ISLAMABAD: Interior Minister Chaudhry Nisar Ali Khan said on Monday that the fate of an imprisoned doctor who allegedly helped the United States raid Al Qaeda chief Osama bin Laden’s hideout in Abbottabad in 2011 would be decided by courts and the government and not by Republican leader Donald Trump even if he became the US president.

“Shakeel Afridi is a Pakistani citizen and nobody else has the right to dictate to us about his future”, the minister said in a statement.

This was the first reaction from a government functionary to remarks made by US presidential contender Trump about freeing the doctor who is in jail.

Chaudhry Nisar said Mr Trump’s perception and comments about Pakistan in his interview were highly misplaced and unwarranted.

Contrary to Mr Trump’s misconception, Pakistan was not a colony of the US and he should learn to treat sovereign countries with respect, the minister said.

He said Mr Trump also appeared to be ignorant, historically, of the huge scarifies Pakistan and its people had made while standing with or supporting US policies over the years.

“The peanuts that the US has given us in return should not be used to threaten or browbeat us into following Mr Trump’s misguided vision of foreign policy.”

He said Pakistan had suffered much and the cost it had to pay in supporting the US over the years has been mindboggling. He said Mr Trump’s statement only served to show not only his insensitivity but also his ignorance about Pakistan.

“I think I would get him out in two minutes,” Mr Trump had said during a Fox News interview on Thursday, when asked if he would free Dr Afridi. “I would tell them to let him out and I’m sure they would let him out.”

Indicating that he plans to leverage US aid, he said: “We give a lot of aid to Pakistan. We give a lot of money to Pakistan.”

Dr Afridi had helped the Central Intelligence Agency by running a fake vaccination campaign in Abbottabad a month before US forces raided a compound in Abbottabad and killed Osama. The US Defence Secretary at the time, Leon Panetta, confirmed that he had worked for United States intelligence by collecting DNA to verify Osama’s presence.

Dr Afridi was picked up by Pakistani intelligence agents near Peshawar, two weeks after the raid.

He was sentenced on May 23, 2012, to 33 years in prison and fined Rs320,000 on charges of colluding with the banned militant group Lashkar-i-Islam (LI) and its chief Mangal Bagh.

However, a court in the tribal area did not entertain evidence relating to his involvement with the CIA, citing lack of jurisdiction.
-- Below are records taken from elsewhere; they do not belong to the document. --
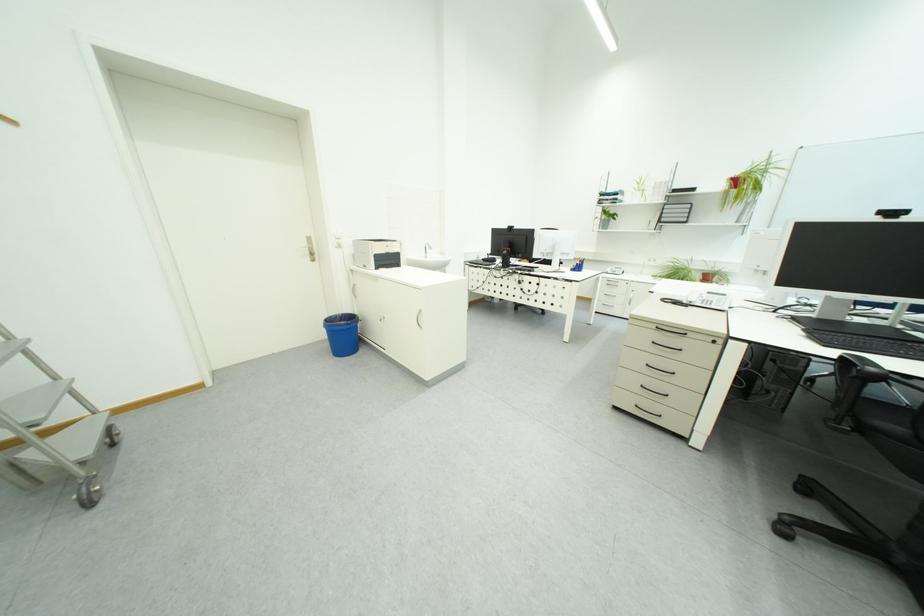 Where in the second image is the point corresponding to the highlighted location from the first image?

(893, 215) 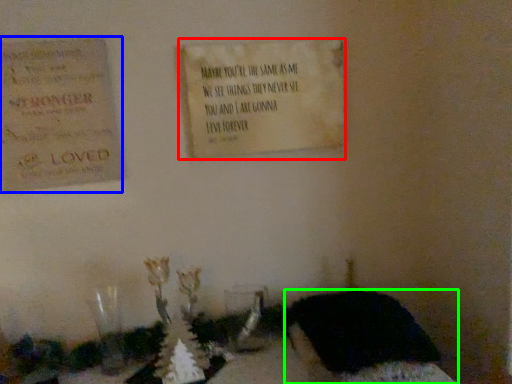 Question: Which is nearer to the notice (highlighted by a red box)? cardboard (highlighted by a blue box) or furniture (highlighted by a green box).

Choices:
 (A) cardboard
 (B) furniture

Answer: (A) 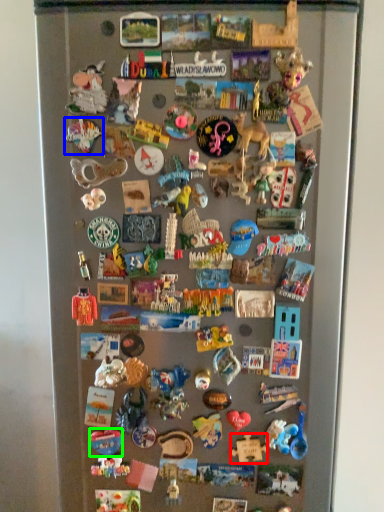 Question: Which is farther away from toy (highlighted by a red box)? toy (highlighted by a blue box) or toy (highlighted by a green box)?

Choices:
 (A) toy
 (B) toy

Answer: (A) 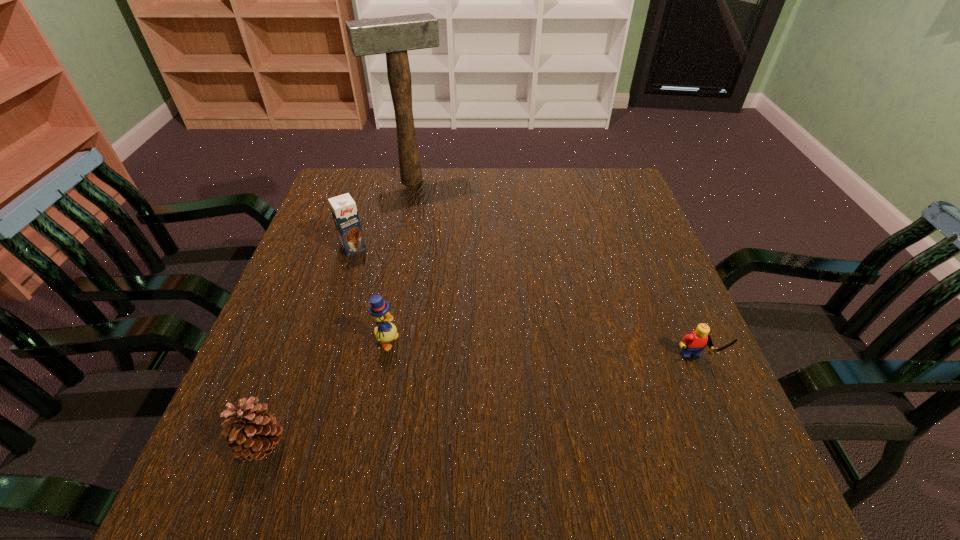 The height and width of the screenshot is (540, 960). What are the coordinates of `free space located 0.260m on the front label of the fourth shortest object` in the screenshot? It's located at (400, 324).

This screenshot has width=960, height=540. Identify the location of free space located 0.350m on the face of the duckling, where the monocle is placed. (566, 397).

I want to click on free region located on the face of the duckling, where the monocle is placed, so pos(577,400).

You are a GUI agent. You are given a task and a screenshot of the screen. Output one action in this format:
    pyautogui.click(x=<x>, y=<y>)
    Task: Click on the free spot located 0.390m on the face of the duckling, where the monocle is placed
    The width and height of the screenshot is (960, 540).
    Given the screenshot: What is the action you would take?
    pyautogui.click(x=588, y=403)

Locate an element on the screen. The height and width of the screenshot is (540, 960). vacant area located 0.390m on the striking surface of the mallet is located at coordinates (468, 276).

What are the coordinates of `free space located on the striking surface of the mallet` in the screenshot? It's located at (428, 202).

Where is `vacant region located 0.190m on the striking surface of the mallet`? The width and height of the screenshot is (960, 540). vacant region located 0.190m on the striking surface of the mallet is located at coordinates (442, 228).

This screenshot has width=960, height=540. In order to click on object that is at the far edge in this screenshot , I will do `click(396, 35)`.

The image size is (960, 540). What are the coordinates of `object situated at the near edge` in the screenshot? It's located at (252, 434).

At what (x,y) coordinates should I click in order to perform the action: click on pinecone that is positioned at the left edge. Please return your answer as a coordinate pair (x, y). Looking at the image, I should click on (252, 434). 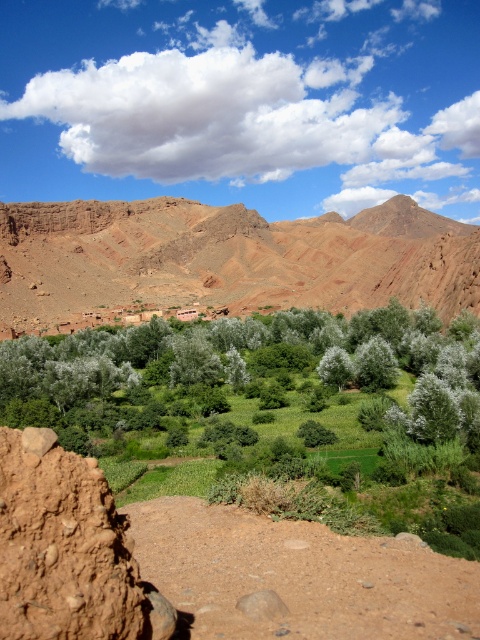 Question: Does brown rocky mountain at center have a smaller size compared to green leafy trees at center?

Choices:
 (A) no
 (B) yes

Answer: (A)

Question: Observing the image, what is the correct spatial positioning of brown rocky mountain at center in reference to green leafy trees at center?

Choices:
 (A) right
 (B) left

Answer: (A)

Question: Which of the following is the farthest from the observer?

Choices:
 (A) (204, 280)
 (B) (87, 378)

Answer: (A)

Question: Which object appears farthest from the camera in this image?

Choices:
 (A) brown rocky mountain at center
 (B) green leafy trees at center

Answer: (A)

Question: Does brown rocky mountain at center have a lesser width compared to green leafy trees at center?

Choices:
 (A) yes
 (B) no

Answer: (B) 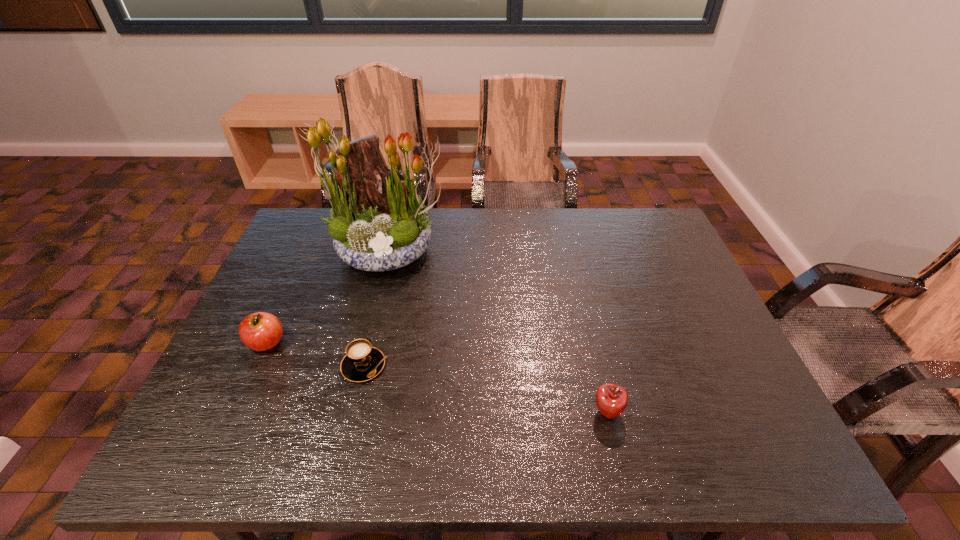 You are a GUI agent. You are given a task and a screenshot of the screen. Output one action in this format:
    pyautogui.click(x=<x>, y=<y>)
    Task: Click on the free space at the far left corner
    The image size is (960, 540).
    Given the screenshot: What is the action you would take?
    pyautogui.click(x=309, y=248)

The height and width of the screenshot is (540, 960). In the image, there is a desktop. What are the coordinates of `vacant space at the near left corner` in the screenshot? It's located at (253, 441).

What are the coordinates of `free spot at the far right corner of the desktop` in the screenshot? It's located at (640, 217).

The height and width of the screenshot is (540, 960). Find the location of `vacant area between the shortest object and the tallest object`. vacant area between the shortest object and the tallest object is located at coordinates (376, 308).

Identify the location of vacant area that lies between the nearer apple and the leftmost object. Image resolution: width=960 pixels, height=540 pixels. coord(437,378).

Locate an element on the screen. The image size is (960, 540). vacant area between the cappuccino and the rightmost object is located at coordinates (486, 389).

Locate an element on the screen. This screenshot has height=540, width=960. unoccupied area between the left apple and the rightmost object is located at coordinates pyautogui.click(x=437, y=378).

This screenshot has width=960, height=540. I want to click on vacant space that is in between the shortest object and the flower arrangement, so click(376, 308).

Identify the location of vacant region between the farthest object and the farther apple. The image size is (960, 540). (327, 297).

The height and width of the screenshot is (540, 960). In order to click on unoccupied area between the tallest object and the leftmost object in this screenshot , I will do `click(327, 297)`.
A judicial official overturned the sentence in 2013 and ordered re-trial. “The assistant political agent played the role of a magistrate for which he was not authorised,” the judgement of the Frontier Crimes Regulations Commissioner said.

In his appeal filed on June 1, 2012, Dr Afridi denied any association with the LI and claimed that he had been kidnapped by the group in 2008 and ordered to pay Rs1 million. The court had said that the doctor had paid Rs2m to the group and helped provide medical assistance to militants in the Khyber tribal region.